§ **Exercise inputs**

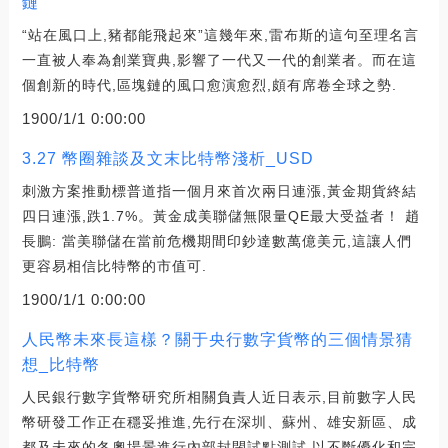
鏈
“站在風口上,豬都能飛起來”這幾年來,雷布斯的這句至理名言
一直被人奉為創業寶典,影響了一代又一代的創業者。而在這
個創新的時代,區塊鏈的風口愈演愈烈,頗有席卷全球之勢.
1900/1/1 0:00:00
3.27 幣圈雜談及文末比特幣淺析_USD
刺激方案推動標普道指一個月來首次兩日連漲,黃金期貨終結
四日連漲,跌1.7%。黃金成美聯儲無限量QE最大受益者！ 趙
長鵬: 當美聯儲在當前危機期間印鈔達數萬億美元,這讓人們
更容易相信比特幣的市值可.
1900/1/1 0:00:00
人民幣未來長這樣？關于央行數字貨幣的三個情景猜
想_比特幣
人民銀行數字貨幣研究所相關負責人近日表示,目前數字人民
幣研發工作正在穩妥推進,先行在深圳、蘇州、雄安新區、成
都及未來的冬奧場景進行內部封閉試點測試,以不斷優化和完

--

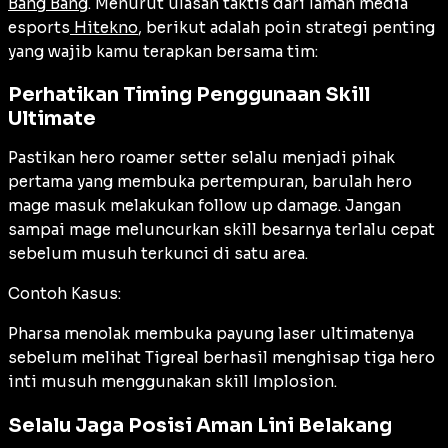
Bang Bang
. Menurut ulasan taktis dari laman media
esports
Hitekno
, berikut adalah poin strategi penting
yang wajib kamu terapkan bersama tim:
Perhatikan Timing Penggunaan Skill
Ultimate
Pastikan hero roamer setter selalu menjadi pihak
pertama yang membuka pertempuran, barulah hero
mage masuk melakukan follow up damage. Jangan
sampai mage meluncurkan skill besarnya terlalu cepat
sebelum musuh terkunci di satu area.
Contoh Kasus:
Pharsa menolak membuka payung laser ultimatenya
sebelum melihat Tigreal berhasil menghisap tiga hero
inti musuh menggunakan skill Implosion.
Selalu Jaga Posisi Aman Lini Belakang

---

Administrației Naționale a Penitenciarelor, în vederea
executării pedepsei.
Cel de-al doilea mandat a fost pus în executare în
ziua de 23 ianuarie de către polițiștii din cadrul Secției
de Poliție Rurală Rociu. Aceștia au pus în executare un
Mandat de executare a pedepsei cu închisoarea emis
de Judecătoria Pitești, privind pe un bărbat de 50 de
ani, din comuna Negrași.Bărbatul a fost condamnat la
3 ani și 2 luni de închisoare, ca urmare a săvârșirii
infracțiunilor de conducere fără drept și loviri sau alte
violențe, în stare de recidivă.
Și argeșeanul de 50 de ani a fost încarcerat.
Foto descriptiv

§ **The problem**
In the records above, some lines may contain the word "sebelum"; copy every one of them.

§ **Result for this task**
sebelum musuh terkunci di satu area.
sebelum melihat Tigreal berhasil menghisap tiga hero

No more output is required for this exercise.